Virtually nothing about the facts of the case was in any way remarkable. The liquidator was tasked with responsibility for winding up a proprietary company (ICS) that carried on a small business as the trustee of a discretionary family trust. The liquidator had originally been appointed as the voluntary administrator of the company, but became the liquidator by reason of the vote of creditors at the second meeting. The funds available to the liquidator were (it appears) derived from the collection of debtors, monies in an existing bank account and the receipt of a GST refund. The liquidator had paid himself his approved remuneration and expenses for the administration, as well as his expenses incurred throughout the liquidation, leaving the princely sum of $130,980.00 in the liquidation bank account.

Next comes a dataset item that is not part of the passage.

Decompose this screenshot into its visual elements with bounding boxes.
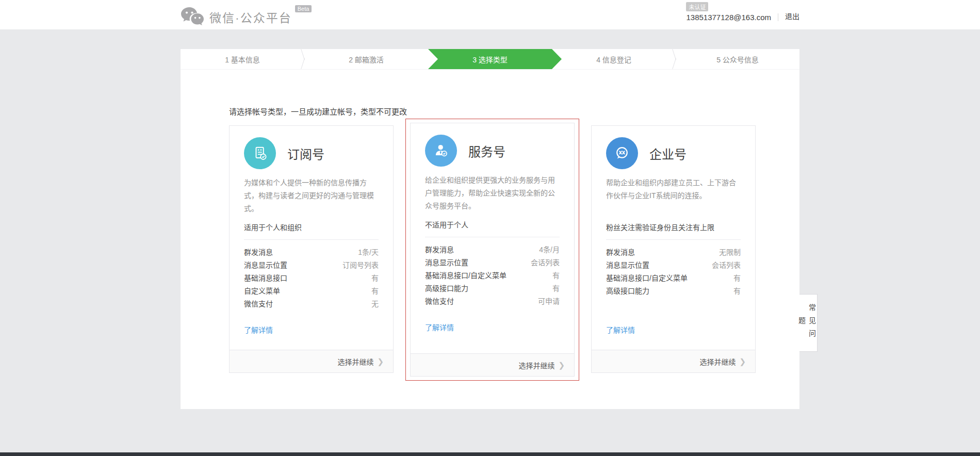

Quite simple so far, you must be thinking. It sounds a lot like the sort of “bread and butter” liquidation that insolvency practitioners deal with on an everyday basis. You would be right on both counts. Liquidators frequently encounter companies that have carried on their businesses as the trustee of a family trust or a unit trust. It is an orthodox asset-protection structure that has been adopted by business owners since Abraham and his sons set up shop in Canaan.
Creditors of ICS had lodged proofs of debt with the liquidator in amounts far exceeding the funds available to him. There were 21 trade creditors who claimed $232,368.84 between them and a proof of debt from the ATO in a sum approaching $12 million. Of this, over $2 million related to unpaid employee superannuation payments.
For as long as I can remember, in these circumstances liquidators have applied the scale of priorities set out in section 556 when paying dividends to creditors. To my mind, the fact that the company is a trustee does not of itself preclude the operation of that provision. After all, the trustee is still a company and it is still a winding up conducted under the Corporations Act. At least that is how I understood the law of this land to apply. Well, having read His Honour’s decision I now realise that I could not have been more wrong.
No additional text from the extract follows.